Yes, thank you. In terms of the spillovers, one important additional element I would want to put on the table is that, in the report, it is mentioned that, perhaps as part of the mobility and the behavioural assumption, people in the UK could buy a second property in Wales and start declaring their income in Wales rather than currently in the rest of the UK. Now, in reality, often, things are a lot more complex than that because, in income tax systems and as part of treaties, the country that has got the taxing rights depends on where the actual residency is of the taxpayer. So, while I don't have any understanding of how these rules are currently in Wales and in the rest of the UK, but one possible spillover would be that the rest of the UK would make it a lot more strict and difficult to just change residency from one country to the other, and actually to have more tests included, like what is normal practice in OECD countries—that you have to declare your income where you actually live, where you spend most of your time, where your family lives, where your children go to school. So, that idea of buying a second residency and then declaring income in Wales because the tax rates are lower there—that very likely will not work, or it will induce a change in the behaviour of the rest of the UK, so that's a kind of spillover effect, in the sense that the other countries will respond to any change you do in your PIT-rate schedule.


Okay, fine. Well, can I thank you all for your evidence this morning? Can I thank David, Bert and Sean in Paris for joining us, and also Ed and Guto here in Cardiff?
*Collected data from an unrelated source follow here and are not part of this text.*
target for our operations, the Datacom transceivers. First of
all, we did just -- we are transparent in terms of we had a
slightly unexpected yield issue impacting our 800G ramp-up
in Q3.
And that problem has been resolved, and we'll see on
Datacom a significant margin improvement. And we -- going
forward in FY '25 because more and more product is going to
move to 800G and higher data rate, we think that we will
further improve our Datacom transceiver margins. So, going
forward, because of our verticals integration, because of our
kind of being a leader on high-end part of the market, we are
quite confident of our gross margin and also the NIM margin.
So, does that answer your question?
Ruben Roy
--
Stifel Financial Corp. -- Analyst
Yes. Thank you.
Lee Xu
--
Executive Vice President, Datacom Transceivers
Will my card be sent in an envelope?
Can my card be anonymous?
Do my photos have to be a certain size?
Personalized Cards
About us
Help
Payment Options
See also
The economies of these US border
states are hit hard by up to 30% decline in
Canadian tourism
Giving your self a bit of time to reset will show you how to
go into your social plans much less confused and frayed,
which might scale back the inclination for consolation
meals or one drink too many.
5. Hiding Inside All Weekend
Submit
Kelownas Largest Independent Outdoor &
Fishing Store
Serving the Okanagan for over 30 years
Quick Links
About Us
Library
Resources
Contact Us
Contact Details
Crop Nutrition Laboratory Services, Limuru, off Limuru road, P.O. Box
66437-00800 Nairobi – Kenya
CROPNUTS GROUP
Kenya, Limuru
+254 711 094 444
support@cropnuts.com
We're really grateful for your evidence. It's been really valuable and it'll certainly enrich our deliberations on this particular subject. 

Diolch yn fawr iawn am ymuno â ni. 

Thank you very much for joining us.

Thank you very much for joining us.

Thanks very much. Our pleasure.

5. Cynnig o dan Reol Sefydlog 17.42 i benderfynu gwahardd y cyhoedd o weddill y cyfarfod
5. Motion under Standing Order 17.42 to resolve to exclude the public from the remainder of the meeting


bod y pwyllgor yn penderfynu gwahardd y cyhoedd o weddill y cyfarfod yn unol â Rheol Sefydlog 17.42(vi).


that the committee resolves to exclude the public from the remainder of the meeting in accordance with Standing Order 17.42(vi).

Cynigiwyd y cynnig.

Motion moved.

We'll now move into private session as a committee, so I propose, in accordance with Standing Order 17.42(vi), that the committee resolves to exclude the public from the remainder of the meeting. Are all Members content? Content. Diolch yn fawr. We'll move into private session.

Derbyniwyd y cynnig.

Daeth rhan gyhoeddus y cyfarfod i ben am 11:06.

Motion agreed.

The public part of the meeting ended at 11:06.